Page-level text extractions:
=== Section Start ===
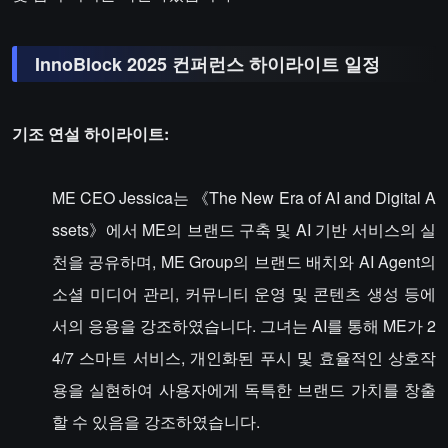
InnoBlock 2025 컨퍼런스 하이라이트 일정
기조 연설 하이라이트:
ME CEO Jessica는 《The New Era of AI and Digital A
ssets》에서 ME의 브랜드 구축 및 AI 기반 서비스의 실
천을 공유하며, ME Group의 브랜드 배치와 AI Agent의
소셜 미디어 관리, 커뮤니티 운영 및 콘텐츠 생성 등에
서의 응용을 강조하였습니다. 그녀는 AI를 통해 ME가 2
4/7 스마트 서비스, 개인화된 푸시 및 효율적인 상호작
용을 실현하여 사용자에게 독특한 브랜드 가치를 창출
할 수 있음을 강조하였습니다.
=== Section End ===
> _Work order_: Whenever a line above includes "강조하였습니다", copy it in full.

> _Reply_:
서의 응용을 강조하였습니다. 그녀는 AI를 통해 ME가 2
할 수 있음을 강조하였습니다.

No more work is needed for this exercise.